## Work item
What lines of the data include the string "Reduce"? Copy them all.

>>>>

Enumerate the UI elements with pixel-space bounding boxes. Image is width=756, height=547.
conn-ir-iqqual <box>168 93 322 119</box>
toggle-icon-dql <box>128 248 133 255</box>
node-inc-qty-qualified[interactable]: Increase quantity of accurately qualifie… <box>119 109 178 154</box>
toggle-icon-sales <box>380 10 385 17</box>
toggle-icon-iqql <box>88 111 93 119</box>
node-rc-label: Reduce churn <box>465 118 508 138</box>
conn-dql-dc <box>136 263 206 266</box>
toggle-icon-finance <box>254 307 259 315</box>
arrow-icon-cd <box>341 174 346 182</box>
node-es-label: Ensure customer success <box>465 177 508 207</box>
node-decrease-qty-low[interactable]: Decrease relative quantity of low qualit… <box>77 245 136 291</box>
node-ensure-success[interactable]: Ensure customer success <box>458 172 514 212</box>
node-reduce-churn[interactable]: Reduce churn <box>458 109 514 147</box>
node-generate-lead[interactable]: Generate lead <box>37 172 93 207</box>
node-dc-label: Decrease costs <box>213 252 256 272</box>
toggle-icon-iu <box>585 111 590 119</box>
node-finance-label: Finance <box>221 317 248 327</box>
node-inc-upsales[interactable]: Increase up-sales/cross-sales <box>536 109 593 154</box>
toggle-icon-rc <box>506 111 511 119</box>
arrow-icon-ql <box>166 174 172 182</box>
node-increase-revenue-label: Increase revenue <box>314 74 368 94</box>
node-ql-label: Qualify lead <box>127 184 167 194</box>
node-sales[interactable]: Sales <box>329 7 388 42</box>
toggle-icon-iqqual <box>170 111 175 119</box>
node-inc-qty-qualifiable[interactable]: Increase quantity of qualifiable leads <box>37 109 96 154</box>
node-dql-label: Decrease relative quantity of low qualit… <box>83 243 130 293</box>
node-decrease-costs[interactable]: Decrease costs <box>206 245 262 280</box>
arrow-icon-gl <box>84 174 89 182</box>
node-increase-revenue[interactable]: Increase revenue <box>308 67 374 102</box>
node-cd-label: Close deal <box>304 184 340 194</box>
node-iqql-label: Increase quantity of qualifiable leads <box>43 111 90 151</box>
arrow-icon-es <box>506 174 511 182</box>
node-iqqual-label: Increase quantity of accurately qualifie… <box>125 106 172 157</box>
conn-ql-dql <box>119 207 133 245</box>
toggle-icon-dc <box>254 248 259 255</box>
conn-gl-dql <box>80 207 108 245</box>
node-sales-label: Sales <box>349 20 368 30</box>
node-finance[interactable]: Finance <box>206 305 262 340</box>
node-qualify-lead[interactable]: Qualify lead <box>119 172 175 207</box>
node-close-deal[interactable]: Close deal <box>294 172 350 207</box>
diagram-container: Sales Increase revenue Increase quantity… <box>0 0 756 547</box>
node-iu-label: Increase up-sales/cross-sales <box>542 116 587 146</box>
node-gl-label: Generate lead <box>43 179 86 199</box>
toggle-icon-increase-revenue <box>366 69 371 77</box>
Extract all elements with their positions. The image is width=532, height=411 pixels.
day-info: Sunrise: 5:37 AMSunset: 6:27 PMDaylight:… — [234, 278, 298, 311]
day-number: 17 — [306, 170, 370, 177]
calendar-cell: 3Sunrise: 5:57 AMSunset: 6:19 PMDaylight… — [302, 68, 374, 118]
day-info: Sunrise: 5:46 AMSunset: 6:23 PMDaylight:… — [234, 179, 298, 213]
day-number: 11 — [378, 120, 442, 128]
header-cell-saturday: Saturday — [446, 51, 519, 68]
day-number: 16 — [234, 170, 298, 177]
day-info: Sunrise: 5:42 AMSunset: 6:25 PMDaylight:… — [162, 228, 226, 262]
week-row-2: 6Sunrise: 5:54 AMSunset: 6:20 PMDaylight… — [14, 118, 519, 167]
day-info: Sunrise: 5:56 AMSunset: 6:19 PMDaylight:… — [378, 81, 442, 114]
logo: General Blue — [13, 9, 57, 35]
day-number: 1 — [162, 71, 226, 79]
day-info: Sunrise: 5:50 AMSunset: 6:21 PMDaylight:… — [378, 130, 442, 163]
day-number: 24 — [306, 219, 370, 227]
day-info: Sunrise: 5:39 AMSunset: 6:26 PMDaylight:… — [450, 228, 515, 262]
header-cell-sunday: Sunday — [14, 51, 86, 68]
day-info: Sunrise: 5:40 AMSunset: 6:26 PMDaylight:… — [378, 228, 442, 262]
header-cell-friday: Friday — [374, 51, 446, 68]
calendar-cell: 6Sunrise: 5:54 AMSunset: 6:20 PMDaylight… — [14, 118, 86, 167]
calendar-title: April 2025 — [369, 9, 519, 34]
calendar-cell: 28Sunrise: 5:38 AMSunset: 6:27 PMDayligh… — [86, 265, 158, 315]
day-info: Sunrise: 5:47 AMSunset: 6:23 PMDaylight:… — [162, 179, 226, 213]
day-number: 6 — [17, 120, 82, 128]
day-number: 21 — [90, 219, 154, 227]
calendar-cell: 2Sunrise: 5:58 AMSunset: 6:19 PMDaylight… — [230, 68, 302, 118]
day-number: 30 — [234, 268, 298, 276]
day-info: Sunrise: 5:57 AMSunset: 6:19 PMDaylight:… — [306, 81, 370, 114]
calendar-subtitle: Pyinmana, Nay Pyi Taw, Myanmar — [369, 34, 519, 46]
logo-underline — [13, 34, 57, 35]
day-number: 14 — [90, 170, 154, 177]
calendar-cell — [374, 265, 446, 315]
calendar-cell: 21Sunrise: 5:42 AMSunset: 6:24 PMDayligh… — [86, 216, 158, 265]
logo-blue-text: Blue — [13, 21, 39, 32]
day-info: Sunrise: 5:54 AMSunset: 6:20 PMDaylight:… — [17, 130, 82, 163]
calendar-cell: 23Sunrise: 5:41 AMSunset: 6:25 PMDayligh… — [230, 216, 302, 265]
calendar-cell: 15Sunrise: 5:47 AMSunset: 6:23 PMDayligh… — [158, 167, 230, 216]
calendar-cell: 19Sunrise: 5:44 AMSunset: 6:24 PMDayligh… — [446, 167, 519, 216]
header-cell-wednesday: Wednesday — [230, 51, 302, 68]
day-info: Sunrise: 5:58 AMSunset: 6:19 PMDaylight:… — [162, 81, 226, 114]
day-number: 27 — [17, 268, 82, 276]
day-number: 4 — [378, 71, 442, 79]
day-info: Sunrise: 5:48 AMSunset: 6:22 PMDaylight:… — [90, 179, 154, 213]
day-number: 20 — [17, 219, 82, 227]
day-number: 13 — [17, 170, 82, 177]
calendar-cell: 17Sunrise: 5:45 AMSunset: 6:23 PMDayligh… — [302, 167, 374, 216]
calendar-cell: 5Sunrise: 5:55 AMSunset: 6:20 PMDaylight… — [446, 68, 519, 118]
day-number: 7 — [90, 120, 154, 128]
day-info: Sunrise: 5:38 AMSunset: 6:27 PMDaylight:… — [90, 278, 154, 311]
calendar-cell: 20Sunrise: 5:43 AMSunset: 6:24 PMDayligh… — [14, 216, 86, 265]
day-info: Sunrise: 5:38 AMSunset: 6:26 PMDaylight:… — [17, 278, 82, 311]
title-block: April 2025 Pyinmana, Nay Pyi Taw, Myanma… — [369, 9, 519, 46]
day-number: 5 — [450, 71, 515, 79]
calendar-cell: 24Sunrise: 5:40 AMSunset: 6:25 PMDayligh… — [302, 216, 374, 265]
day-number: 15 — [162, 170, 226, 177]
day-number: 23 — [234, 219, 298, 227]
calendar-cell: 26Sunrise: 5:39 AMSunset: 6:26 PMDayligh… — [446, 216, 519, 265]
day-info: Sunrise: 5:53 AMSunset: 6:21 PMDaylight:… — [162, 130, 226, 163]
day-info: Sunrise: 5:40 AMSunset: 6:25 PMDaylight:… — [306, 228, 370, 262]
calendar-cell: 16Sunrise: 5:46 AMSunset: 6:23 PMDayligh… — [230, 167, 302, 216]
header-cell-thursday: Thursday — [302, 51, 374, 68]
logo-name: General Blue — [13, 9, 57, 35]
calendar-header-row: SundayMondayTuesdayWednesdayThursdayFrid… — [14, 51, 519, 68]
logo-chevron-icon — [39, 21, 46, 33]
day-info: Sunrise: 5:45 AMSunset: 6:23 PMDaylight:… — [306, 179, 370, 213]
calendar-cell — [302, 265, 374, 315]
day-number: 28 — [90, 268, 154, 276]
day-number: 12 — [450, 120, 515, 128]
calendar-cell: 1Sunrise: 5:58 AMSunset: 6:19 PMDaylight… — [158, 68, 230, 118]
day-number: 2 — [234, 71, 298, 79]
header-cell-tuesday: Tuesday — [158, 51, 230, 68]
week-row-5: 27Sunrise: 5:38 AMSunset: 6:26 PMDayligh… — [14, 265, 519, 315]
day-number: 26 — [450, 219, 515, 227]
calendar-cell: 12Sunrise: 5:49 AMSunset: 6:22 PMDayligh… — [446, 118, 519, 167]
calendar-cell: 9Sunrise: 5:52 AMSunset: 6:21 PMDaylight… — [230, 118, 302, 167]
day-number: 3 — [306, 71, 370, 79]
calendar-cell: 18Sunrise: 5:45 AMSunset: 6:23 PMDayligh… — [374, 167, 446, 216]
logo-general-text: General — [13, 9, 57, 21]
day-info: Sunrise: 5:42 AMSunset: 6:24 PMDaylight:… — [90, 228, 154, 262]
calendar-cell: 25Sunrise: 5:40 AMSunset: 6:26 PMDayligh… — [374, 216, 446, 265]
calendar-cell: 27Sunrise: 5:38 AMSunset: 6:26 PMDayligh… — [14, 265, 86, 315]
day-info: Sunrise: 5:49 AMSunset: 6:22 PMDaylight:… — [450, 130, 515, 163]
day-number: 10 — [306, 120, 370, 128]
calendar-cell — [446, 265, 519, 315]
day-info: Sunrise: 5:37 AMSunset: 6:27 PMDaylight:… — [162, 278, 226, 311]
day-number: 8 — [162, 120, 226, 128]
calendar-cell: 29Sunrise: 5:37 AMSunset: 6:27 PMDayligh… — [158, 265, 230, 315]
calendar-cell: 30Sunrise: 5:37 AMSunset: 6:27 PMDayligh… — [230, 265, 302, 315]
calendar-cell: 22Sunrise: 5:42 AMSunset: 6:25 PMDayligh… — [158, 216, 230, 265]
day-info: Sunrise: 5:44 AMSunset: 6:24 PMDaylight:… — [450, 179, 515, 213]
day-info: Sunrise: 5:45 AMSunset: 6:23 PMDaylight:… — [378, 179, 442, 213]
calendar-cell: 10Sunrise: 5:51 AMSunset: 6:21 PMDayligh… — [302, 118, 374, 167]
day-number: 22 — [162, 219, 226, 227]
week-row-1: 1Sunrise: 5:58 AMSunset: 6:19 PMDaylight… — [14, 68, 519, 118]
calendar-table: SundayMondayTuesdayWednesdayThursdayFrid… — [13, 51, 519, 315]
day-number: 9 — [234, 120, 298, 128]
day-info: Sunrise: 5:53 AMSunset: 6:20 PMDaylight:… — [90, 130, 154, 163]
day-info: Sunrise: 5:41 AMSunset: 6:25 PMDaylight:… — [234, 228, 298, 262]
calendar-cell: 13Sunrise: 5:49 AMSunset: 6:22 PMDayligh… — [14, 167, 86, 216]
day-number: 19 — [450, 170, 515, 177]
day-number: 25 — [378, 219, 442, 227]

<<<<

## Solution for this task
node-rc-label: Reduce churn <box>465 118 508 138</box>
node-reduce-churn[interactable]: Reduce churn <box>458 109 514 147</box>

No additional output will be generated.